Malheureusement, nous enregistrions parfois l'arrivée d'un corps au service de médecine légale qui devait séjourner encore des heures entières dans l'ambulance mortuaire en attentant l'arrivée de la réquisition. » Un temps d'attente qui, note-t-il, « est du point de vue médical une cause directe et suffisante pour que le cadavre se putréfie et pour que des modifications se produisent sur les blessures rendant forcément les preuves irrécouvrables ». Le dossier remis par la secrétaire « était vide ne comportant que la demande d'autopsie (....) », remarque-t-il. Le crime devant être élucidé a été perpétré selon le témoignage de la sœur et du frère de la victime rapporté dans le livre sur «une personne (leur sœur âgée) de 32 ans, divorcée, avec une fille unique, originaire de l'intérieur du pays, issue d'une famille pauvre, travaillant comme femme de ménage chez une dame connue, riche et influente répondant au nom de Madame Affef». La victime, écrit l'auteur, « a été retrouvée morte assassinée dans la maison de sa patronne, avec une arme à feu, après que le ou les auteurs eurent volé tout l'argent et les bijoux de la propriétaire de la maison ». Il décrit « les nombreuses étapes méthodiques de construction de l'affaire » que le médecin légiste se doit de marquer en entreprenant l'autopsie en tant que «personne de science et de connaissances qui doit respecter la loi, l'éthique médicale et les droits de l'homme, et mettre sa science, son savoir et son expérience au service de la justice et de la vérité sans jamais excéder ses limites». Aidé dans sa tâche «par des expérimentés et des professionnels», il affirme ainsi que «vous trouverez forcément les preuves accablantes et irréfutables qui vous permettent d'élucider l'énigme d'un crime (....)».
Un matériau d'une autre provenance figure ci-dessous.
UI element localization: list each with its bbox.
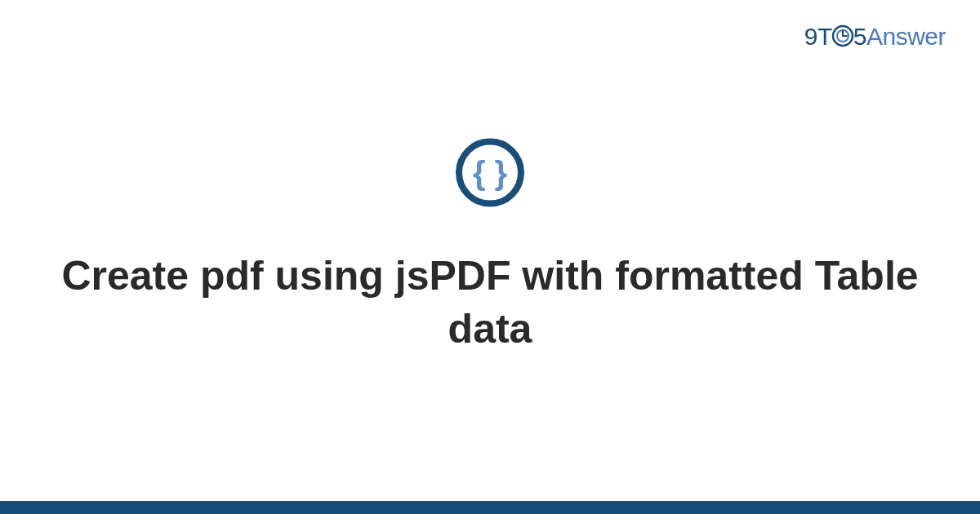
brand-logo: 9T5Answer: [804, 23, 946, 51]
logo-text-5: 5: [853, 23, 866, 50]
logo-text-answer: Answer: [866, 23, 946, 50]
logo-text-9t: 9T: [804, 23, 832, 50]
main-content: { } Create pdf using jsPDF with formatte…: [0, 137, 980, 356]
page-title: Create pdf using jsPDF with formatted Ta…: [0, 250, 980, 356]
footer-accent-bar: [0, 501, 980, 514]
code-braces-icon: { }: [454, 137, 526, 209]
svg-text:{ }: { }: [473, 155, 507, 191]
clock-icon: [831, 24, 854, 47]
L'infirmier avait complètement déshabillé la victime, écrit l'auteur. « Mon Dieu ! Qu'as-tu fait ? Pourquoi as-tu enlevé les vêtements de la victime ?», a-t-il crié. Plus loin, Prof Belhadj écrit «je me suis rendu compte que la victime n'a pas été tuée avec une arme à feu»...
L'auteur dénoue le crime dans tous ses travers. Sous le sous-titre «Le rêve», il planche plus loin sur un autre assassinat qui met en rôle deux êtres, «de ce qu'il y a de plus sacré dans la famille, la mère et le père », la victime et son assassin. Un crime commis dans un quartier populaire du vieil Alger... D'autres qu'il autopsie sous l'intitulé «Le cadavre putréfié», «La bombe» ou «L'innocence assassinée». Toutes des affaires douloureuses que Prof Belhadj en tant que médecin légiste évoque et dénoue à ses lecteurs à travers les 275 pages de son livre.